Spaghetti carbonara, a pasta and sauce rich with Parmigiano-Reggiano cheese and pancetta or bacon, is a quick and easy dinner that takes just 25 minutes from stove to table. Click to read about the questionable origins of spaghetti carbonara.
This knock-it-out-of-the park spaghetti alla carbonara recipe calls for extra egg yolk, which lends an extra silken richness and lusciousness to the dish. If you want a traditional version, use 4 whole eggs. I’ve also seen Italian cooks use an extra large egg yolk per person, which is super luxurious. Whatever you do, please forgo cream, peas, garlic, etc. They are wonderful, they’re just not part of the classic recipe.
Also, a lot of readers have asked whether they can use freshly made pasta. You can, but I find that using a premium dried pasta made from durum or semolina wheat really helps the sauce to cling. Updated from the recipe archive, first posted April 14, 2004.–David Leite
Raw Egg Reminder
A gentle reminder that this spaghetti alla carbonara recipe contains raw egg. Please be aware of this if you’re making the recipe for anyone for whom that’s a potential food safety no-no, including the very young, the very old, the very pregnant, and the very compromised in terms of immunity. All the rest of you, go ahead and sit down to this outrageously easy and traditional Italian carbonara recipe with gusto.

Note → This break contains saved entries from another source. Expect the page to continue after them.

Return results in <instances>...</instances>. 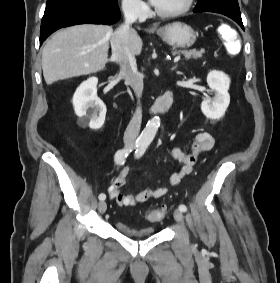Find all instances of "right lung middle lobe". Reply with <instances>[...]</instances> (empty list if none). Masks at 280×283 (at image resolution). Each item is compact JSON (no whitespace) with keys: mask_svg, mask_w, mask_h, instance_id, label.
<instances>
[{"mask_svg":"<svg viewBox=\"0 0 280 283\" xmlns=\"http://www.w3.org/2000/svg\"><path fill=\"white\" fill-rule=\"evenodd\" d=\"M117 0H47L45 12L67 7L107 8Z\"/></svg>","mask_w":280,"mask_h":283,"instance_id":"1","label":"right lung middle lobe"}]
</instances>
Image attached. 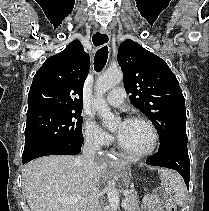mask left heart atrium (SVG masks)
Segmentation results:
<instances>
[{
    "label": "left heart atrium",
    "mask_w": 209,
    "mask_h": 211,
    "mask_svg": "<svg viewBox=\"0 0 209 211\" xmlns=\"http://www.w3.org/2000/svg\"><path fill=\"white\" fill-rule=\"evenodd\" d=\"M130 121H131V120H129V119H125V120L121 123L120 128H119V130L117 131V136H118V138L123 134V132L125 131V129H126L127 126L129 125Z\"/></svg>",
    "instance_id": "obj_1"
}]
</instances>
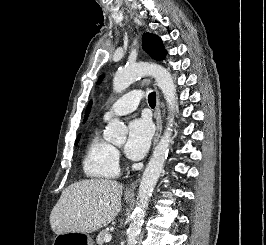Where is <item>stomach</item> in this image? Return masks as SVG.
<instances>
[{"mask_svg":"<svg viewBox=\"0 0 266 245\" xmlns=\"http://www.w3.org/2000/svg\"><path fill=\"white\" fill-rule=\"evenodd\" d=\"M127 203L131 199L125 197ZM57 242H71L75 241L74 245H93L92 237L87 233H56Z\"/></svg>","mask_w":266,"mask_h":245,"instance_id":"1","label":"stomach"}]
</instances>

Spaghetti Carbonara Recipe
- Quick Glance
- 10 M
- 25 M
- Serves 4
- 1 tablespoon extra-virgin olive oil
- 6 ounces thickly sliced guanciale, pancetta, cut into 1/4-inch pieces
- 2 tablespoons kosher salt
- 1 pound spaghetti
- 3 large eggs plus 1 large egg yolk, well beaten
- 3/4 cup grated Parmigiano-Reggiano, combined with 1/4 cup grated pecorino Romano
- Freshly ground black pepper
- 1. Grab your largest skillet and place it over medium heat. Pour the olive oil into the skillet and wait until the oil ripples. Toss in the guanciale (or pancetta or bacon, if using) and cook, stirring often, until crisp. Slide the skillet off the heat.

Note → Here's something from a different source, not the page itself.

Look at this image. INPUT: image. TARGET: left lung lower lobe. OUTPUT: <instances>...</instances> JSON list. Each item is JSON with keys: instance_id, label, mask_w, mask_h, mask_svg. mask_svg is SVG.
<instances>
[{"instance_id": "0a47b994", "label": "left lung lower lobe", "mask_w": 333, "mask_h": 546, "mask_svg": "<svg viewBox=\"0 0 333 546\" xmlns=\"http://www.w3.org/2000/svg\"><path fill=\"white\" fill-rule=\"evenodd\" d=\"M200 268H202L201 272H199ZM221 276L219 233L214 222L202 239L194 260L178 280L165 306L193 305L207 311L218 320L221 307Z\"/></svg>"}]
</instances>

- 2. Meanwhile, bring 6 quarts of water to a boil in a large pot. Toss in the salt and the spaghetti and boil, stirring to keep the strands from sticking to one another, until al dente. Carefully scoop out 3/4 cup of the pasta cooking water and reserve it. Then drain the spaghetti in a colander, shaking it to release any excess liquid.
- 3. Working quickly, dump the hot drained spaghetti into the skillet with the pancetta. Dribble a bit of the reserved cooking water into the beaten eggs and whisk quickly. This prevents the eggs from cooking.
- 4. Immediately add the eggs and half the cheese to the skillet of spaghetti and toss well. Add just enough of the reserved pasta water to make the mixture lusciously creamy. (You’ll want to add the pasta water incrementally, tossing all the while you’re dribbling in the water, as everything magically coalesces into a velvety sauce that cloaks each strand.) Sprinkle generously with pepper and serve at once. Pass the remaining cheese at the table.